Supplied material:
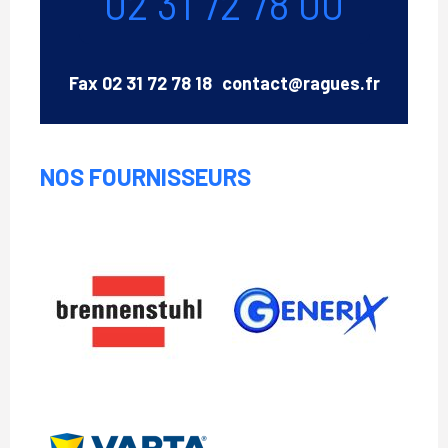
02 31 72 78 00
Email
Fax
02 31 72 78 18
contact@ragues.fr
NOS FOURNISSEURS
Brennenstuhl
Generix
Varta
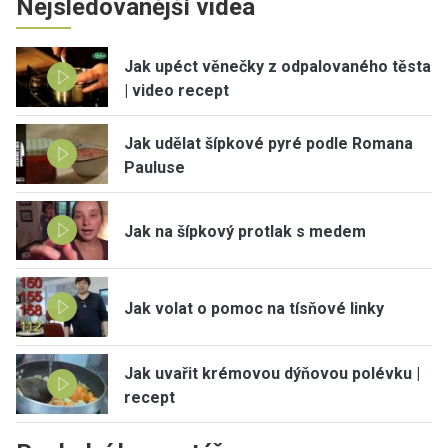
Nejsledovanější videa
Jak upéct věnečky z odpalovaného těsta
| video recept
Jak udělat šípkové pyré podle Romana
Pauluse
Jak na šípkový protlak s medem
Jak volat o pomoc na tísňové linky
Jak uvařit krémovou dýňovou polévku |
recept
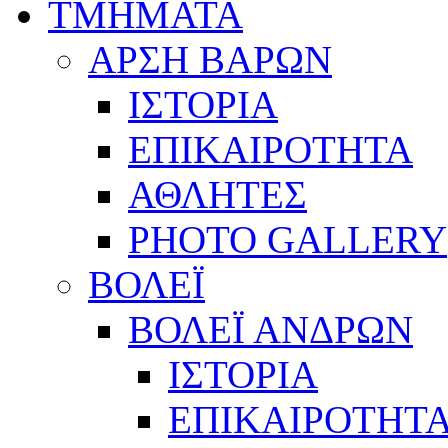
ΤΜΗΜΑΤΑ
ΑΡΣΗ ΒΑΡΩΝ
ΙΣΤΟΡΙΑ
ΕΠΙΚΑΙΡΟΤΗΤΑ
ΑΘΛΗΤΕΣ
PHOTO GALLERY
ΒΟΛΕΪ
ΒΟΛΕΪ ΑΝΔΡΩΝ
ΙΣΤΟΡΙΑ
ΕΠΙΚΑΙΡΟΤΗΤ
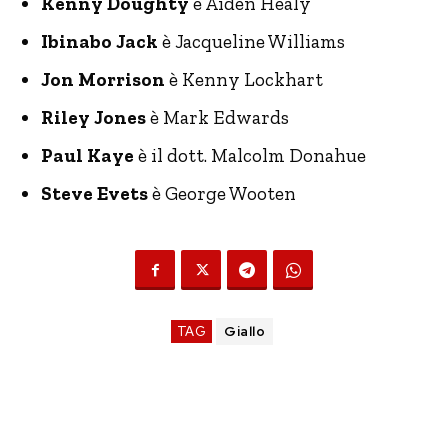
Kenny Doughty
è Aiden Healy
Ibinabo Jack
è Jacqueline Williams
Jon Morrison
è Kenny Lockhart
Riley Jones
è Mark Edwards
Paul Kaye
è il dott. Malcolm Donahue
Steve Evets
è George Wooten
TAG
Giallo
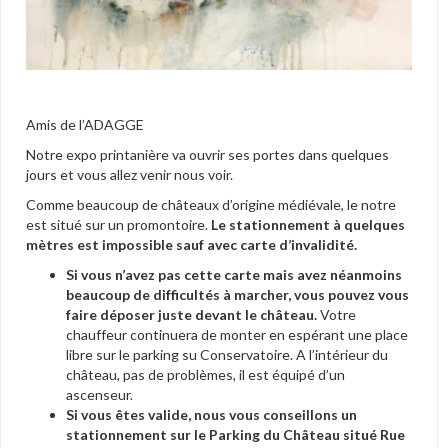
Amis de l’ADAGGE
Notre expo printanière va ouvrir ses portes dans quelques
jours et vous allez venir nous voir.
Comme beaucoup de châteaux d’origine médiévale, le notre
est situé sur un promontoire.
Le stationnement à quelques
mètres est impossible sauf avec carte d’invalidité.
Si vous n’avez pas cette carte mais avez néanmoins
beaucoup de difficultés à marcher, vous pouvez vous
faire déposer juste devant le château.
Votre
chauffeur continuera de monter en espérant une place
libre sur le parking su Conservatoire. A l’intérieur du
château, pas de problèmes, il est équipé d’un
ascenseur.
Si vous êtes valide, nous vous conseillons un
stationnement sur le Parking du Château situé Rue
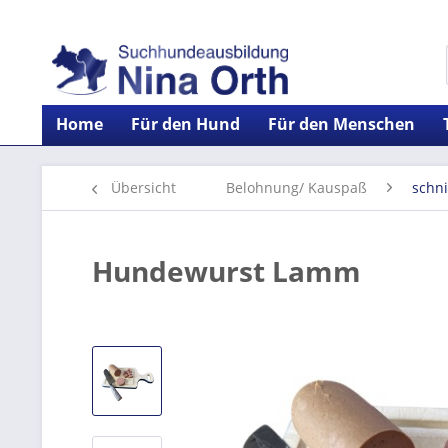
Home
Für den Hund
Für den Menschen
Übersicht
Belohnung/ Kauspaß
schn
Hundewurst Lamm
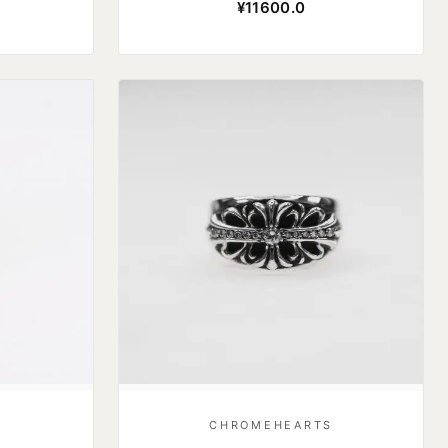
¥11600.0
S
CHROMEHEARTS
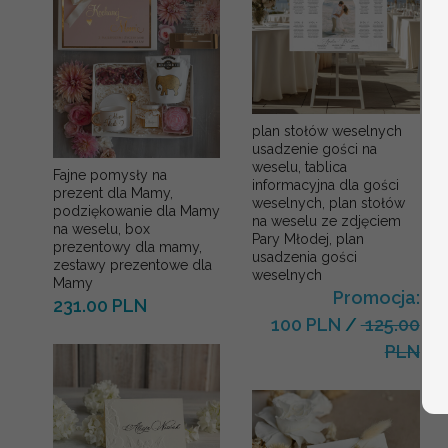
plan stołów weselnych
usadzenie gości na
weselu, tablica
Fajne pomysły na
informacyjna dla gości
prezent dla Mamy,
weselnych, plan stołów
podziękowanie dla Mamy
na weselu ze zdjęciem
na weselu, box
Pary Młodej, plan
prezentowy dla mamy,
usadzenia gości
zestawy prezentowe dla
weselnych
Mamy
Promocja:
231.00 PLN
100 PLN
/
125.00
PLN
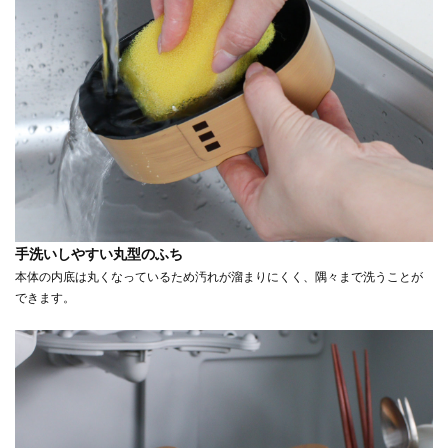
手洗いしやすい丸型のふち
本体の内底は丸くなっているため汚れが溜まりにくく、隅々まで洗うことが
できます。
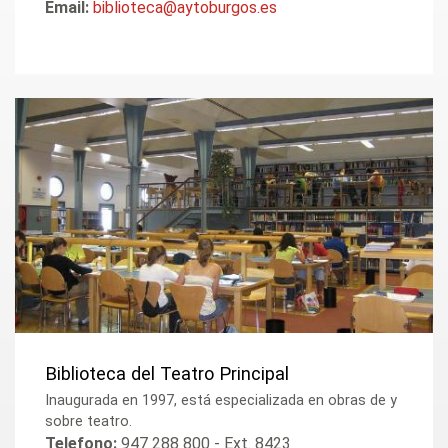
Email:
biblioteca@aytoburgos.es
Biblioteca del Teatro Principal
Inaugurada en 1997, está especializada en obras de y
sobre teatro.
Telefono:
947 288 800 - Ext. 8423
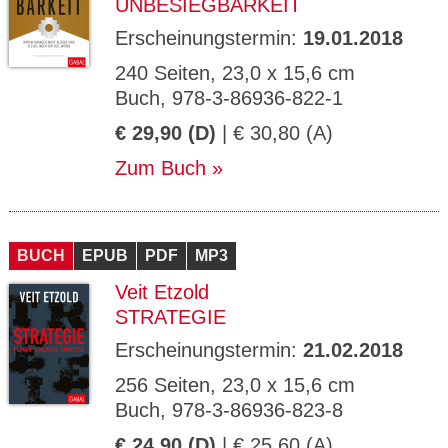
UNBESIEGBARKEIT
Erscheinungstermin:
19.01.2018
240 Seiten, 23,0 x 15,6 cm
Buch, 978-3-86936-822-1
€ 29,90 (D)
| € 30,80 (A)
Zum Buch
BUCH
EPUB
PDF
MP3
Veit Etzold
STRATEGIE
Erscheinungstermin:
21.02.2018
256 Seiten, 23,0 x 15,6 cm
Buch, 978-3-86936-823-8
€ 24,90 (D)
| € 25,60 (A)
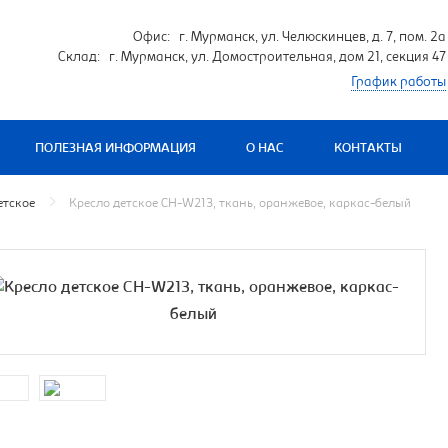
Офис: г. Мурманск, ул. Челюскинцев, д. 7, пом. 2а
Склад: г. Мурманск, ул. Домостроительная, дом 21, секция 47
График работы
ПОЛЕЗНАЯ ИНФОРМАЦИЯ
О НАС
КОНТАКТЫ
етское
Кресло детское CH-W213, ткань, оранжевое, каркас-белый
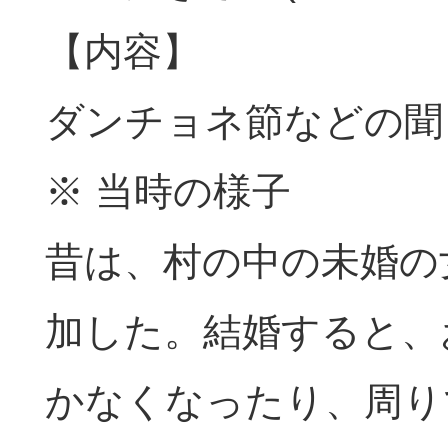
【内容】
ダンチョネ節などの聞
※ 当時の様子
昔は、村の中の未婚の
加した。結婚すると、
かなくなったり、周り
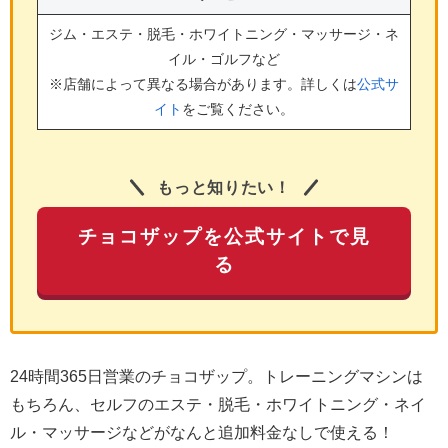
ジム・エステ・脱毛・ホワイトニング・マッサージ・ネ
イル・ゴルフ
など
※店舗によって異なる場合があります。詳しくは
公式サ
イト
をご覧ください。
もっと知りたい！
チョコザップを公式サイトで見
る
24時間365日営業のチョコザップ。トレーニングマシンは
もちろん、セルフのエステ・脱毛・ホワイトニング・ネイ
ル・マッサージなどがなんと追加料金なしで使える！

How to complete this task:
Report how many lines in the data include the string "stołów", giving nothing but that number.

Solution for this task:
2